**Your goal:**
Write out exactly the lines of the entries below from the one holding "Transparansi pemanfaatan dana mitra usaha" to the one holding "jednotnou 20V platformu FAST POWER, do které", inclusive, and leave out all other lines.

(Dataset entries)
*** Begin section ***

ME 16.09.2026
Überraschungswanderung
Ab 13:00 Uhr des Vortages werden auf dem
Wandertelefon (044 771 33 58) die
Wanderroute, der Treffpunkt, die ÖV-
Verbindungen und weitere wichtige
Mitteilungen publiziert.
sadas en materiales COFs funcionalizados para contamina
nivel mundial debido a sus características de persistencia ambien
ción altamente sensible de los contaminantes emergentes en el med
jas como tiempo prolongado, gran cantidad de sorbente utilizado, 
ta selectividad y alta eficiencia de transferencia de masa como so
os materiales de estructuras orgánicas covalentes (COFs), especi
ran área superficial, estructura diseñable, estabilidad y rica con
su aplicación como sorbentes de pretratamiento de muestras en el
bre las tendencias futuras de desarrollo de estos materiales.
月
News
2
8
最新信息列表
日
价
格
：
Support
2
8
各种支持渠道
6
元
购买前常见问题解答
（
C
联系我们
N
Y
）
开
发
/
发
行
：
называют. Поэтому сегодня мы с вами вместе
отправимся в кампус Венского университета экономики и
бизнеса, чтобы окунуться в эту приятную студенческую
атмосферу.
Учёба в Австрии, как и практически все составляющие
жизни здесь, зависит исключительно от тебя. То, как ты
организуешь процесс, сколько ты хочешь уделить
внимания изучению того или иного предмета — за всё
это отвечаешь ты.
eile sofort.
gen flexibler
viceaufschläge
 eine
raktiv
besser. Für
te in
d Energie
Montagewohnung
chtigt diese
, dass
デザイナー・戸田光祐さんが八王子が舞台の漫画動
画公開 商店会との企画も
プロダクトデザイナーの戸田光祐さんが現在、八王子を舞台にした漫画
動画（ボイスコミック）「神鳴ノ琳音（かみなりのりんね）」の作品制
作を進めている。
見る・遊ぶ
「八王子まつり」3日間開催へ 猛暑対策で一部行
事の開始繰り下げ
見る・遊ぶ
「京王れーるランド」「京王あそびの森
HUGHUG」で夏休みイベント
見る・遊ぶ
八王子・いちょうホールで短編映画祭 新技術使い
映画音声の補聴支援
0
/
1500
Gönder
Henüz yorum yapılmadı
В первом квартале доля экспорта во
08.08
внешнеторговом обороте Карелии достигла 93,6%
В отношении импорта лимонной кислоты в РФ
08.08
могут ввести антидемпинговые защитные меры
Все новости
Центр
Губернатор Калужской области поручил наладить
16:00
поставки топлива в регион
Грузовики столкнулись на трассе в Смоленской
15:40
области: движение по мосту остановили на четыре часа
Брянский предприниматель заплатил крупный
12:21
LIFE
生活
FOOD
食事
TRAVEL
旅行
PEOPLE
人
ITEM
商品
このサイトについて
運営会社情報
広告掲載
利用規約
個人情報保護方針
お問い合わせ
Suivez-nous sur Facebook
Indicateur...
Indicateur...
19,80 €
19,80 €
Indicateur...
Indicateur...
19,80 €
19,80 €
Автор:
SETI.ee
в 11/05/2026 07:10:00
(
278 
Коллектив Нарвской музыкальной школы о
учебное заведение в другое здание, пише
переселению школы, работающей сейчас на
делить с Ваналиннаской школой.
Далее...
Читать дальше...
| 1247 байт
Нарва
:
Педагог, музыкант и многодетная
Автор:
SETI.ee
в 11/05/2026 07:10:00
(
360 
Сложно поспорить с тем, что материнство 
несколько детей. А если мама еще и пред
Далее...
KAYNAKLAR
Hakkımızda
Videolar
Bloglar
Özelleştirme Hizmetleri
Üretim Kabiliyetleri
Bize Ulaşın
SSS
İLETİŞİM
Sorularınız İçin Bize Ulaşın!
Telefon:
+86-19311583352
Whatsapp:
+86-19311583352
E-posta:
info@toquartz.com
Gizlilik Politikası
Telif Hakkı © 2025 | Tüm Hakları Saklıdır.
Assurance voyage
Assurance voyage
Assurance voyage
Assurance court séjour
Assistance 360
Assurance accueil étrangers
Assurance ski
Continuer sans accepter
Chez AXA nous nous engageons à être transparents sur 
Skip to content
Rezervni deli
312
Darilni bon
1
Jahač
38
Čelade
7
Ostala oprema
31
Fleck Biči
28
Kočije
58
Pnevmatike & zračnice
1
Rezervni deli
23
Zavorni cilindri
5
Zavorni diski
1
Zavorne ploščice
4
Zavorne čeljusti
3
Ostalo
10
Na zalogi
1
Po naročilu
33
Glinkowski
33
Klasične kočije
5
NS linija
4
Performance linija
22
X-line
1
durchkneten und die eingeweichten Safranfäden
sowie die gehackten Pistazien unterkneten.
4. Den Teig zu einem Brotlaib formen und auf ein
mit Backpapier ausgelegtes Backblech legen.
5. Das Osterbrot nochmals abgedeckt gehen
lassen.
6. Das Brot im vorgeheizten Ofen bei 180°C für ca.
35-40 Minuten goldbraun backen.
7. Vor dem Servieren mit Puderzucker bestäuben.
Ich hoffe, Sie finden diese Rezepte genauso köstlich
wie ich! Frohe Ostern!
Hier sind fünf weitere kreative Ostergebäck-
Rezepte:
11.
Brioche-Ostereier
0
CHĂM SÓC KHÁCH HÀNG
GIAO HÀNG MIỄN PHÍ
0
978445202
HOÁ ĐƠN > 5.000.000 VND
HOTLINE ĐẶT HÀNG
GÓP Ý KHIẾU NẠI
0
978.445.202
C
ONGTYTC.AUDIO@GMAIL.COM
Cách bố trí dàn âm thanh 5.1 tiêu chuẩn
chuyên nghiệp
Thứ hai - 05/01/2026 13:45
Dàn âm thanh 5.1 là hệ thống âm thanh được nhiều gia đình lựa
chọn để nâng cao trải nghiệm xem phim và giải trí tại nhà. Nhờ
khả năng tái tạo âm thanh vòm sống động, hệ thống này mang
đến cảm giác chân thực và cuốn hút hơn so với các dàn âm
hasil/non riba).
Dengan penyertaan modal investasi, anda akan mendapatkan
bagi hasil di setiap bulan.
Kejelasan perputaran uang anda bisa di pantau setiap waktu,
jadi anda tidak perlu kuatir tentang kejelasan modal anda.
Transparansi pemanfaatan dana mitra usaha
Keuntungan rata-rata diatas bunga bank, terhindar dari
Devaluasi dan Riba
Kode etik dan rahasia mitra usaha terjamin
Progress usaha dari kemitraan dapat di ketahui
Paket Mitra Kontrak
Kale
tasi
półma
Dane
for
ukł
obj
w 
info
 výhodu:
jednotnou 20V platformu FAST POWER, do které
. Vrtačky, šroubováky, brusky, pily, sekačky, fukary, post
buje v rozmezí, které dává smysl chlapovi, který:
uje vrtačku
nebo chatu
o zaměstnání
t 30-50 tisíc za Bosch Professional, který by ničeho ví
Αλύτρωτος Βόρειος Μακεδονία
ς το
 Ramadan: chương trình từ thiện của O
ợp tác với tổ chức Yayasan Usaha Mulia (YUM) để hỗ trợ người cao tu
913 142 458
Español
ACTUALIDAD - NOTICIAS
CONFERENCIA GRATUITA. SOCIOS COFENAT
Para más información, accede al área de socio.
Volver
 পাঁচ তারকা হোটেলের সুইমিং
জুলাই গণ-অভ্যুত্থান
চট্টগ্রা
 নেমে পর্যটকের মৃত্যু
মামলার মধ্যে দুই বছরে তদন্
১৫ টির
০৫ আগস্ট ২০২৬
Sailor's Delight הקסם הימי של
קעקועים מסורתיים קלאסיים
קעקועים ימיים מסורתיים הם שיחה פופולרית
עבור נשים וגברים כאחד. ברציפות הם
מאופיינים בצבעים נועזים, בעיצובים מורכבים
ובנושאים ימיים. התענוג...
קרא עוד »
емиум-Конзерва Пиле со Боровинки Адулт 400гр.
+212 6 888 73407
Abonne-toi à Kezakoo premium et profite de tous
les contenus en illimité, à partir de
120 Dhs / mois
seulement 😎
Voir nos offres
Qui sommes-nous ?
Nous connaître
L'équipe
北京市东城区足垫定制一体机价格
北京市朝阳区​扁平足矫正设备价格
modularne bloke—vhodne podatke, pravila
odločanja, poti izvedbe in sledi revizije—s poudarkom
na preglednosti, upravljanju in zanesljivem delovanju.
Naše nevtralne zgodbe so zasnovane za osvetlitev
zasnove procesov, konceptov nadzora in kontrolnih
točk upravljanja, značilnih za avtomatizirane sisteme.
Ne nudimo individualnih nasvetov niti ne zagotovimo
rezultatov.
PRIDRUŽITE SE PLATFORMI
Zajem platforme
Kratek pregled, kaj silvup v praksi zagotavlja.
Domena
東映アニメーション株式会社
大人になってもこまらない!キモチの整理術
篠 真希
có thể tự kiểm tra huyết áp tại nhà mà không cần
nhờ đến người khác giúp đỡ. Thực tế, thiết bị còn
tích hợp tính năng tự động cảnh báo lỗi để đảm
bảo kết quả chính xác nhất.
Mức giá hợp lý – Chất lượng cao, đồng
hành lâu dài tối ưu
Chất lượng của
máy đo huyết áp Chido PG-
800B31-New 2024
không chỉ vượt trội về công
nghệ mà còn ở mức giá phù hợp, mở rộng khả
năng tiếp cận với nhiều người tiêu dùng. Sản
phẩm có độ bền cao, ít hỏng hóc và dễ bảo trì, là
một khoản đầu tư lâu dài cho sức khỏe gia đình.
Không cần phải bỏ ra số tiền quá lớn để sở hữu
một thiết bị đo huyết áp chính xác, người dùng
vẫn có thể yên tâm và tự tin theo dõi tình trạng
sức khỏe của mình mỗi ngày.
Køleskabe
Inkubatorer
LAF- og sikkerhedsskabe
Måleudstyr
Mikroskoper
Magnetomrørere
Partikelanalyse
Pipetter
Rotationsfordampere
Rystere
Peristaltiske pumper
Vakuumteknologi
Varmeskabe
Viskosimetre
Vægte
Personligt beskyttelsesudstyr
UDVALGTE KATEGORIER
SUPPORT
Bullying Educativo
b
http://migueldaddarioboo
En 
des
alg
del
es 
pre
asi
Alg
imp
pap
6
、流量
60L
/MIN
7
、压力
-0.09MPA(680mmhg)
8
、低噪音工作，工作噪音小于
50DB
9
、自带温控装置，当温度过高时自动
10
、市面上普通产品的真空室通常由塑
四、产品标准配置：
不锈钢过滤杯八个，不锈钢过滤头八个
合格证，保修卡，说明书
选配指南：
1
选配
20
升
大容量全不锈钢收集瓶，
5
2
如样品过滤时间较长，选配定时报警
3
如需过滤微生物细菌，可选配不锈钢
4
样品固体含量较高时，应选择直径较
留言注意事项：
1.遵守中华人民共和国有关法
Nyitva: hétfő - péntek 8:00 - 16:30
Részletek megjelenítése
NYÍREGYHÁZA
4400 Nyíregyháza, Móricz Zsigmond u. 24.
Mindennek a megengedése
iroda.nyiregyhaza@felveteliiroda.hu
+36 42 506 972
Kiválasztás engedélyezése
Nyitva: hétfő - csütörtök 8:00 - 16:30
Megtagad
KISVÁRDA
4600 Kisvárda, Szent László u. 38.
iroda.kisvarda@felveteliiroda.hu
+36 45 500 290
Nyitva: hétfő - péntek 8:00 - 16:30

*** End section ***

**Solution to this exercise:**
Transparansi pemanfaatan dana mitra usaha
Keuntungan rata-rata diatas bunga bank, terhindar dari
Devaluasi dan Riba
Kode etik dan rahasia mitra usaha terjamin
Progress usaha dari kemitraan dapat di ketahui
Paket Mitra Kontrak
Kale
tasi
półma
Dane
for
ukł
obj
w 
info
 výhodu:
jednotnou 20V platformu FAST POWER, do které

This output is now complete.